(Collected data entries)
╔══

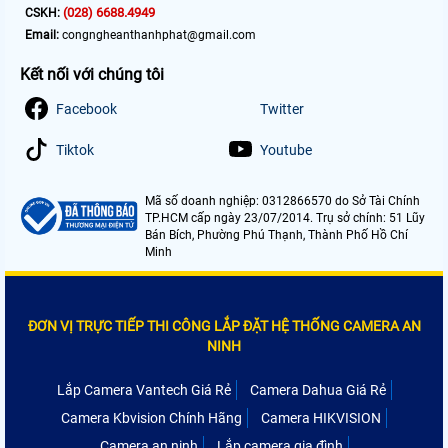
(028) 6688.4949
CSKH:
Email:
congngheanthanhphat@gmail.com
Kết nối với chúng tôi
Facebook
Twitter
Tiktok
Youtube
Mã số doanh nghiệp: 0312866570 do Sở Tài Chính
TP.HCM cấp ngày 23/07/2014. Trụ sở chính: 51 Lũy
Bán Bích, Phường Phú Thạnh, Thành Phố Hồ Chí
Minh
ĐƠN VỊ TRỰC TIẾP THI CÔNG LẮP ĐẶT HỆ THỐNG CAMERA AN
NINH
Lắp Camera Vantech Giá Rẻ
Camera Dahua Giá Rẻ
Camera Kbvision Chính Hãng
Camera HIKVISION
Camera an ninh
Lắp camera gia đình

╚══

#### Problem description:
Nothing but the lines from the one with "Lắp Camera Vantech Giá Rẻ" through the last line of the data should appear; print them exactly.

#### Completed exercise:
Lắp Camera Vantech Giá Rẻ
Camera Dahua Giá Rẻ
Camera Kbvision Chính Hãng
Camera HIKVISION
Camera an ninh
Lắp camera gia đình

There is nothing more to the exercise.